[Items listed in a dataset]
************

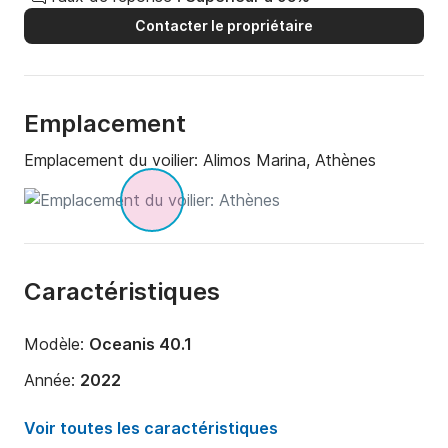
Contacter le propriétaire
Emplacement
Emplacement du voilier:
Alimos Marina, Athènes
Caractéristiques
Modèle:
Oceanis 40.1
Année:
2022
Capacité à bord:
10 personnes
Voir toutes les caractéristiques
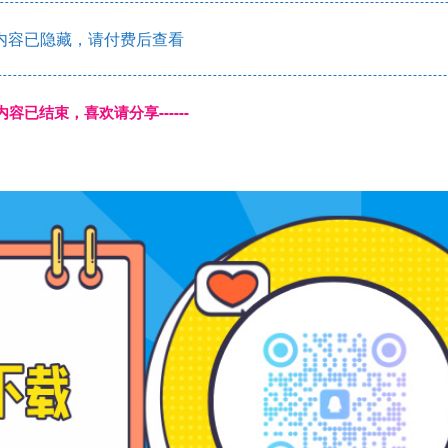
内容已隐藏，请付费后查看
本页内容已结束，喜欢请分享------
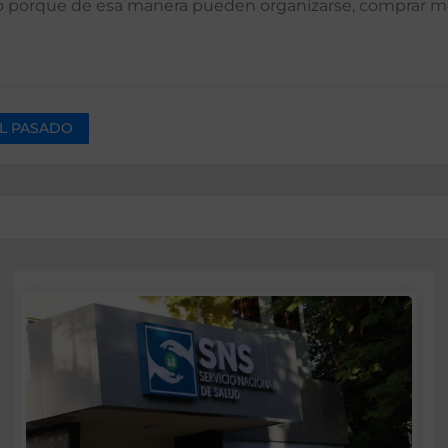
 porque de esa manera pueden organizarse, comprar mejo
AL PASADO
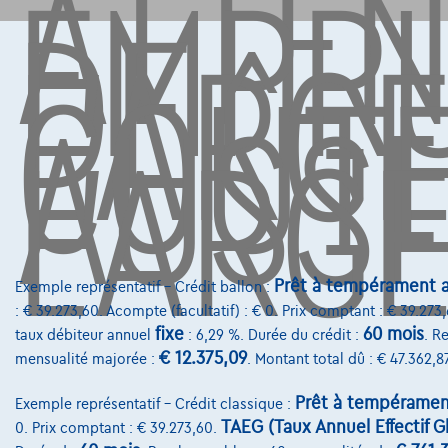
ATTEN
EMPR
DE
L'ARG
COÛT
AUSSI
L'ARG
Prêt à tempérament a
Exemple représentatif – Crédit ballon :
: € 39.273,60. Acompte (facultatif) : € 0. Prix comptant : € 39.273
fixe
60 mois
taux débiteur annuel
: 6,29 %. Durée du crédit :
. R
€ 12.375,09
mensualité majorée :
. Montant total dû : € 47.362,87
Prêt à tempéramen
Exemple représentatif – Crédit classique :
TAEG (Taux Annuel Effectif G
0. Prix comptant : € 39.273,60.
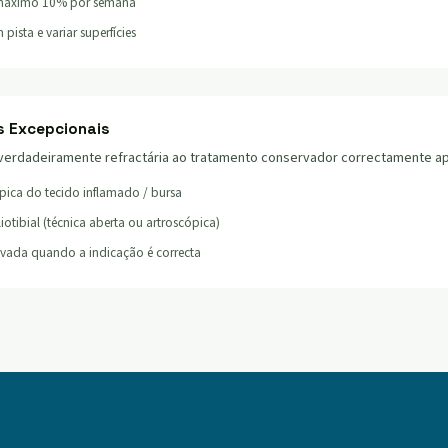
máximo 10% por semana
 pista e variar superfícies
s Excepcionais
verdadeiramente refractária ao tratamento conservador correctamente ap
pica do tecido inflamado / bursa
iotibial (técnica aberta ou artroscópica)
evada quando a indicação é correcta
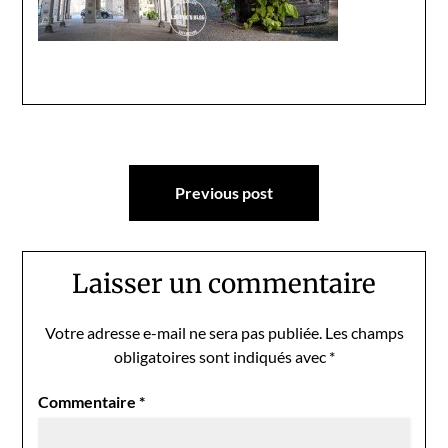
Navigation
Previous post
de
l’article
Laisser un commentaire
Votre adresse e-mail ne sera pas publiée.
Les champs
obligatoires sont indiqués avec
*
Commentaire
*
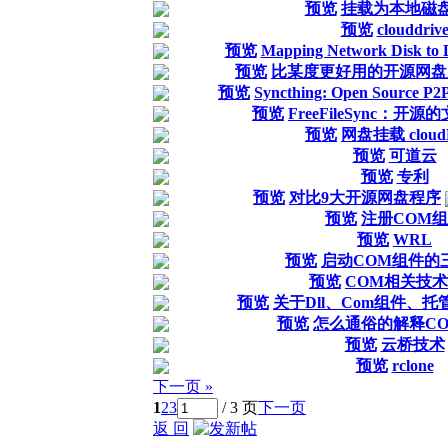
预览
挂载为本地磁
预览
clouddriv
预览
Mapping Network Disk to 
预览
比某度更好用的开源网盘系统 
预览
Syncthing: Open Source P2P
预览
FreeFileSync：开
预览
网盘挂载 cloudD
预览
可道云
预览
专利
预览
对比9大开源网盘程序
预览
注册COM
预览
WRL
预览
启动COM组件的
预览
COM相关技
预览
关于Dll、Com组件、托管d
预览
怎么通俗的解释C
预览
云桥技术
预览
rclone
下一页 »
1
2
3
/ 3 页
下一页
返 回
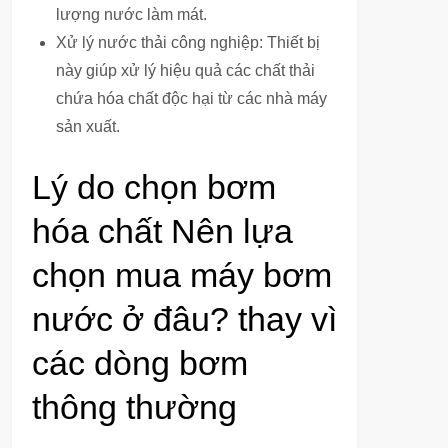
lượng nước làm mát.
Xử lý nước thải công nghiệp: Thiết bị
này giúp xử lý hiệu quả các chất thải
chứa hóa chất độc hại từ các nhà máy
sản xuất.
Lý do chọn bơm
hóa chất Nên lựa
chọn mua máy bơm
nước ở đâu? thay vì
các dòng bơm
thông thường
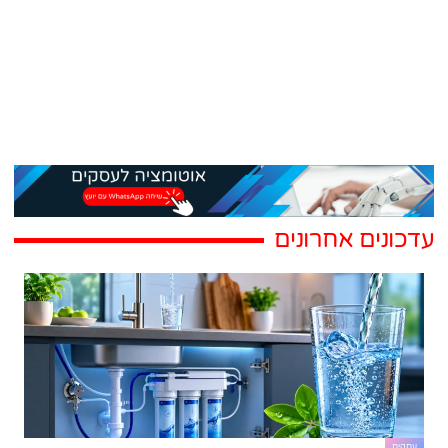
עדכונים אחרונים
עסקים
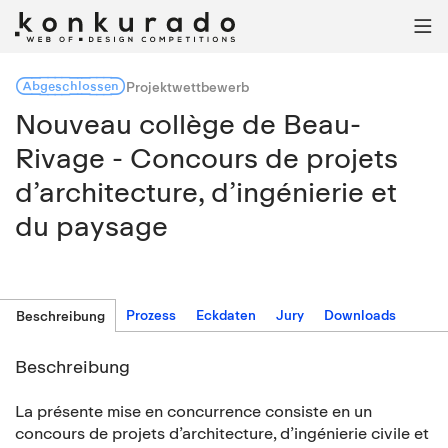

Abgeschlossen
Projektwettbewerb
Nouveau collège de Beau-
Rivage - Concours de projets
d’architecture, d’ingénierie et
du paysage
Prozess
Eckdaten
Jury
Downloads
Beschreibung
Beschreibung
La présente mise en concurrence consiste en un
concours de projets d’architecture, d’ingénierie civile et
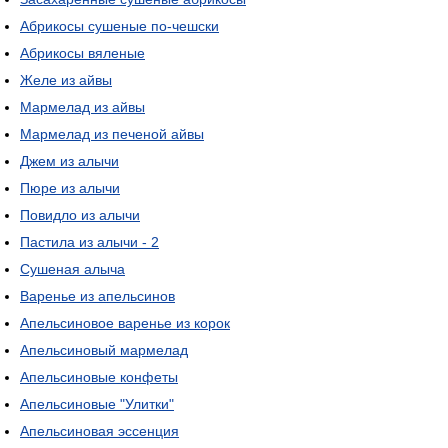
Абрикосы сушеные по-чешски
Абрикосы вяленые
Желе из айвы
Мармелад из айвы
Мармелад из печеной айвы
Джем из алычи
Пюре из алычи
Повидло из алычи
Пастила из алычи - 2
Сушеная алыча
Варенье из апельсинов
Апельсиновое варенье из корок
Апельсиновый мармелад
Апельсиновые конфеты
Апельсиновые "Улитки"
Апельсиновая эссенция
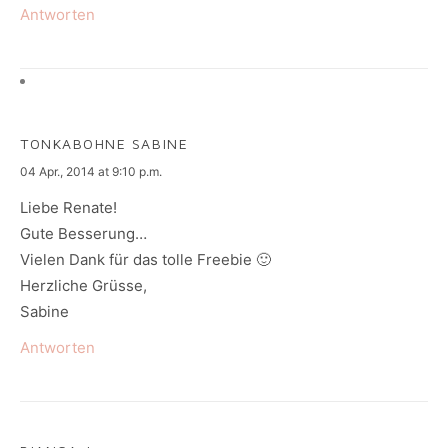
Antworten
TONKABOHNE SABINE
says:
04 Apr., 2014 at 9:10 p.m.
Liebe Renate!
Gute Besserung…
Vielen Dank für das tolle Freebie 🙂
Herzliche Grüsse,
Sabine
Antworten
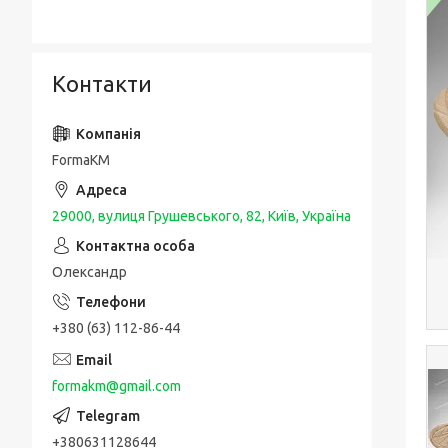
Контакти
FormaKM
29000, вулиця Грушевського, 82, Київ, Україна
Олександр
+380 (63) 112-86-44
formakm@gmail.com
+380631128644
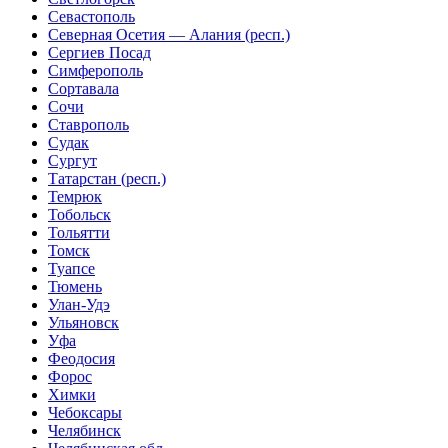
Севастополь
Северная Осетия — Алания (респ.)
Сергиев Посад
Симферополь
Сортавала
Сочи
Ставрополь
Судак
Сургут
Татарстан (респ.)
Темрюк
Тобольск
Тольятти
Томск
Туапсе
Тюмень
Улан-Удэ
Ульяновск
Уфа
Феодосия
Форос
Химки
Чебоксары
Челябинск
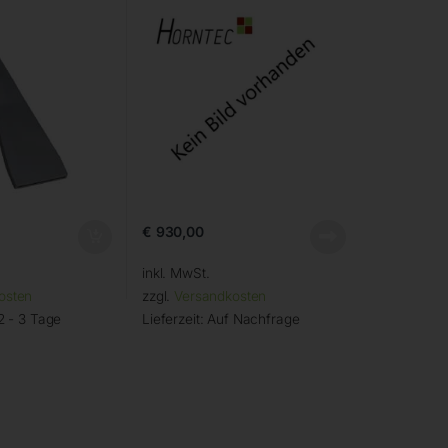
€
930,00
inkl. MwSt.
osten
zzgl.
Versandkosten
2 - 3 Tage
Lieferzeit:
Auf Nachfrage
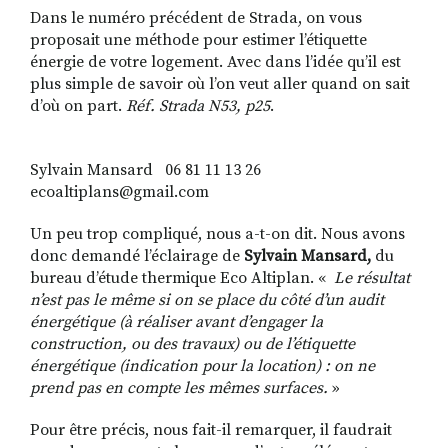
Dans le numéro précédent de Strada, on vous
proposait une méthode pour estimer l’étiquette
énergie de votre logement. Avec dans l’idée qu’il est
plus simple de savoir où l’on veut aller quand on sait
d’où on part.
Réf. Strada N53, p25
.
Sylvain Mansard 06 81 11 13 26
ecoaltiplans@gmail.com
Un peu trop compliqué, nous a-t-on dit. Nous avons
donc demandé l’éclairage de
Sylvain Mansard,
du
bureau d’étude thermique Eco Altiplan. «
Le résultat
n’est pas le même si on se place du côté d’un audit
énergétique (à réaliser avant d’engager la
construction, ou des travaux) ou de l’étiquette
énergétique (indication pour la location) : on ne
prend pas en compte les mêmes surfaces.
»
Pour être précis, nous fait-il remarquer, il faudrait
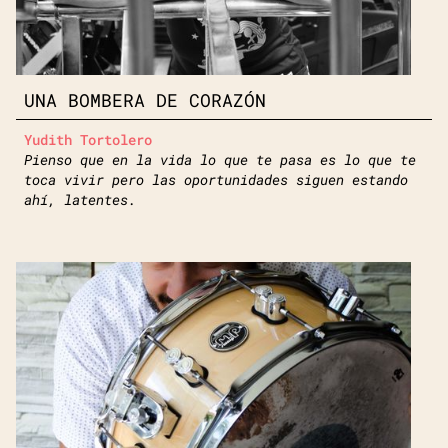
UNA BOMBERA DE CORAZÓN
Yudith Tortolero
Pienso que en la vida lo que te pasa es lo que te
toca vivir pero las oportunidades siguen estando
ahí, latentes.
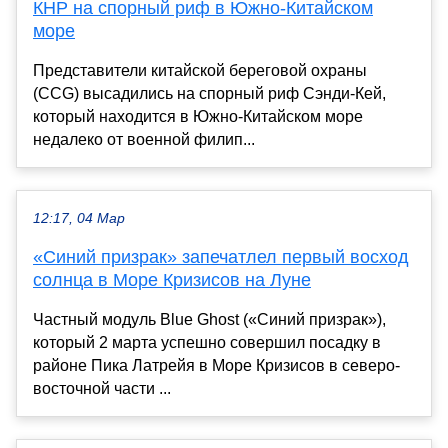
КНР на спорный риф в Южно-Китайском
море
Представители китайской береговой охраны
(CCG) высадились на спорный риф Сэнди-Кей,
который находится в Южно-Китайском море
недалеко от военной филип...
12:17, 04 Мар
«Синий призрак» запечатлел первый восход
солнца в Море Кризисов на Луне
Частный модуль Blue Ghost («Синий призрак»),
который 2 марта успешно совершил посадку в
районе Пика Латрейя в Море Кризисов в северо-
восточной части ...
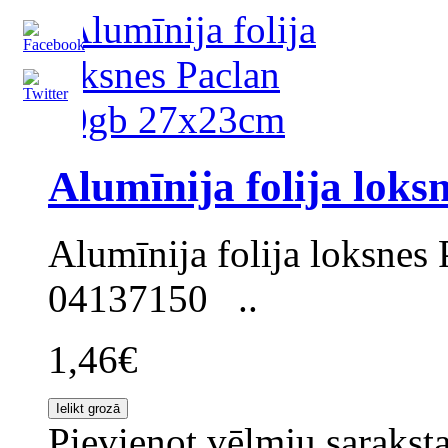
Alumīnija folija lok
Alumīnija folija loksnes
04137150 ..
1,46€
Pievienot vēlmju sarakst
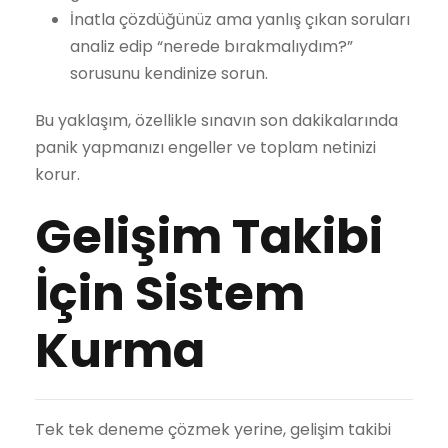
İnatla çözdüğünüz ama yanlış çıkan soruları
analiz edip “nerede bırakmalıydım?”
sorusunu kendinize sorun.
Bu yaklaşım, özellikle sınavın son dakikalarında
panik yapmanızı engeller ve toplam netinizi
korur.
Gelişim Takibi
İçin Sistem
Kurma
Tek tek deneme çözmek yerine, gelişim takibi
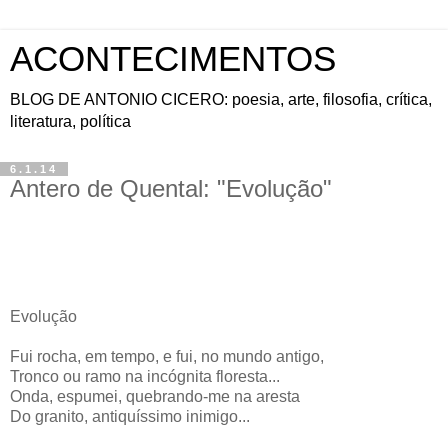
ACONTECIMENTOS
BLOG DE ANTONIO CICERO: poesia, arte, filosofia, crítica,
literatura, política
6.1.14
Antero de Quental: "Evolução"
Evolução
Fui rocha, em tempo, e fui, no mundo antigo,
Tronco ou ramo na incógnita floresta...
Onda, espumei, quebrando-me na aresta
Do granito, antiquíssimo inimigo...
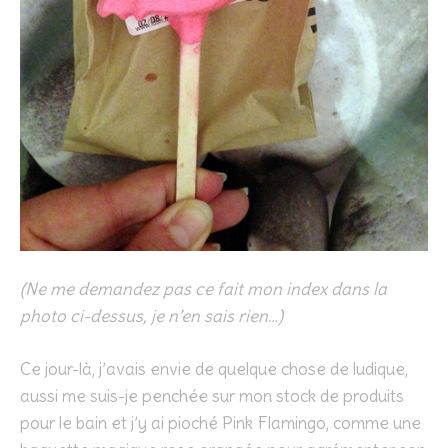
(Ne me demandez pas ce fait mon index dans la
photo ci-dessus, je n’en sais rien…)
Ce jour-là, j’avais envie de quelque chose de ludique,
aussi me suis-je penchée sur mon stock de produits
pour le bain et j’y ai pioché Pink Flamingo, comme une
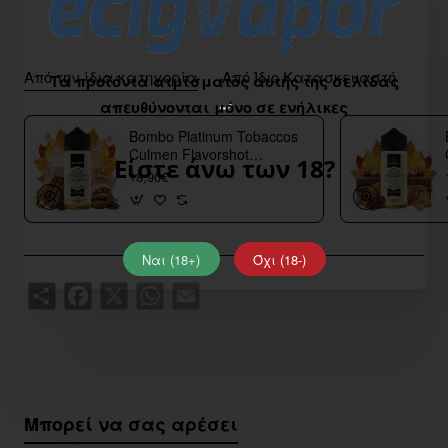
Από την ίδια κατηγορία
Από Ίδιο Κατασκευαστή
Τα προϊόντα ατμίσματος αυτής της σελίδας
απευθύνονται μόνο σε ενήλικες
Bombo Platinum Tobaccos
Culmen Flavorshot
Είστε άνω των 18?
40/120ml
18,90€
Ναι (18+)
Όχι (18-)
Share
Facebook
X
WhatsApp
Email
Μπορεί να σας αρέσει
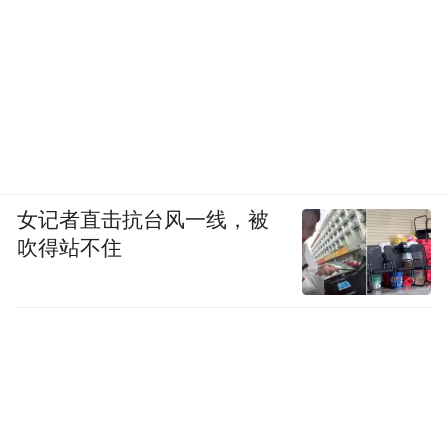
女记者直击抗台风一线，被
吹得站不住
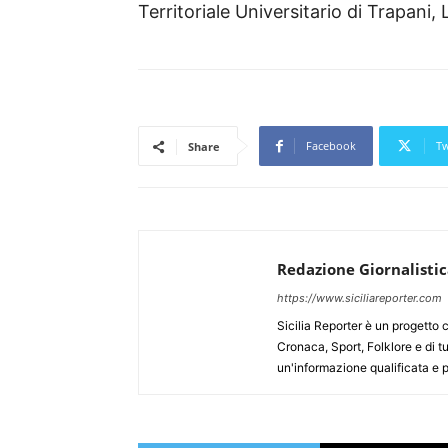
Territoriale Universitario di Trapani
Facebook
Tw
Share
Redazione Giornalisti
https://www.siciliareporter.com
Sicilia Reporter è un progetto 
Cronaca, Sport, Folklore e di tu
un'informazione qualificata e pl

************

> _WHAT YOU NEED TO DO_
Starting from the line with "Mapping Network Disk to" in the records above, repeat each line exactly until you have written the line with "hóa chất Nên lựa", then stop; drop the pictures.

> _EXERCISE RESULT_
Mapping Network Disk to 
预览
比某度更好用的开源网盘系统 
预览
Syncthing: Open Source P2P
预览
FreeFileSync：开
预览
网盘挂载 cloudD
预览
可道云
预览
专利
预览
对比9大开源网盘程序
预览
注册COM
预览
WRL
预览
启动COM组件的
预览
COM相关技
预览
关于Dll、Com组件、托管d
预览
怎么通俗的解释C
预览
云桥技术
预览
rclone
下一页 »
1
2
3
/ 3 页
下一页
返 回
lượng nước làm mát.
Xử lý nước thải công nghiệp: Thiết bị
này giúp xử lý hiệu quả các chất thải
chứa hóa chất độc hại từ các nhà máy
sản xuất.
Lý do chọn bơm
hóa chất Nên lựa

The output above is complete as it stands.